Segment Open

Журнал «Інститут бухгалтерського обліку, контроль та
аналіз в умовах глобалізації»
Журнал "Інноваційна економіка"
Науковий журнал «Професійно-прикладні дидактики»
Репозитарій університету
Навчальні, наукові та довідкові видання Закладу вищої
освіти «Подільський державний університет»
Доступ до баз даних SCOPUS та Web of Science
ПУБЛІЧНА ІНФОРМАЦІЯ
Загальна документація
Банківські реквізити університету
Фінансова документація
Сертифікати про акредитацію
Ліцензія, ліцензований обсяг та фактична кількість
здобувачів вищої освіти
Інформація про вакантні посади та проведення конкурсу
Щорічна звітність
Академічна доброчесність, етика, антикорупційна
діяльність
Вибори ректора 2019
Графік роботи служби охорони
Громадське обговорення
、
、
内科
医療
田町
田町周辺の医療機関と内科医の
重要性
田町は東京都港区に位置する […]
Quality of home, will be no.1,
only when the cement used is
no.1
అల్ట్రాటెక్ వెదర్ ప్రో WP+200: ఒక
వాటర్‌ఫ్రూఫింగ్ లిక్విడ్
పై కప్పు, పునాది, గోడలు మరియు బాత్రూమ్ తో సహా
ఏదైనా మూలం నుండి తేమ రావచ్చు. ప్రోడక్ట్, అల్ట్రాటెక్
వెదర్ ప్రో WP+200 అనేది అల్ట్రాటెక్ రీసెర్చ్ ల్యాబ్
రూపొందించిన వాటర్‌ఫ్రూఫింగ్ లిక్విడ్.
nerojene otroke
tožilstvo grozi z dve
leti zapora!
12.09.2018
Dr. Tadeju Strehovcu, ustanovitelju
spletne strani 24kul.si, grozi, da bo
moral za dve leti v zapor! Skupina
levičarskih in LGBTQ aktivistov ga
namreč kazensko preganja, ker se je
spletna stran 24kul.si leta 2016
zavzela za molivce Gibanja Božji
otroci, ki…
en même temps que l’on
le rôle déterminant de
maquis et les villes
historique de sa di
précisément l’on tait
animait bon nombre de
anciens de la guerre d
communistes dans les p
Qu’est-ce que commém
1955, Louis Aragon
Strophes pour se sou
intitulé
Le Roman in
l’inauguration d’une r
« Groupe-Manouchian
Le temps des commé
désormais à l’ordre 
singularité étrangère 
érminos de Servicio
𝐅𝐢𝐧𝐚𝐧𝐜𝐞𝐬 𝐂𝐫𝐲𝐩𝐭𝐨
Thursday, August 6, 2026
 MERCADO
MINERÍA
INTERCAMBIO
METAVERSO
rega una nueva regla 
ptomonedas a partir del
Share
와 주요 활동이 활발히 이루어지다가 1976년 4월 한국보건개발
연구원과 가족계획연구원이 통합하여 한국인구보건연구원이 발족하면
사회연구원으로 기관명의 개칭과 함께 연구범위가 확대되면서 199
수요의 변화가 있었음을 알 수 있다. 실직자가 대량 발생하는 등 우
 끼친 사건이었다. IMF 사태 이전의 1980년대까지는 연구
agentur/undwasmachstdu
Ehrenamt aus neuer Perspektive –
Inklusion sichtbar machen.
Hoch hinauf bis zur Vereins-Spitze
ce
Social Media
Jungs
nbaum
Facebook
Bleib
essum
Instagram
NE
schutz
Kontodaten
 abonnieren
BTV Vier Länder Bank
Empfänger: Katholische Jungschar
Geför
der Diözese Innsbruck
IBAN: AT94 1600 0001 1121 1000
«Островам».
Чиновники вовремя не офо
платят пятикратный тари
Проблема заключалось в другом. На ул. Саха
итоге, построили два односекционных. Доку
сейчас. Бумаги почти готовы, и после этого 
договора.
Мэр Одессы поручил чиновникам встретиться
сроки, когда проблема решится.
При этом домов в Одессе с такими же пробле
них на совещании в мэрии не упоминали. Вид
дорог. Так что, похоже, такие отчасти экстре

Segment Closed

Task directions
Retype exactly the lines of the data above, starting at its first line and finishing with the line that has "ПУБЛІЧНА ІНФОРМАЦІЯ" in it.

Task output
Журнал «Інститут бухгалтерського обліку, контроль та
аналіз в умовах глобалізації»
Журнал "Інноваційна економіка"
Науковий журнал «Професійно-прикладні дидактики»
Репозитарій університету
Навчальні, наукові та довідкові видання Закладу вищої
освіти «Подільський державний університет»
Доступ до баз даних SCOPUS та Web of Science
ПУБЛІЧНА ІНФОРМАЦІЯ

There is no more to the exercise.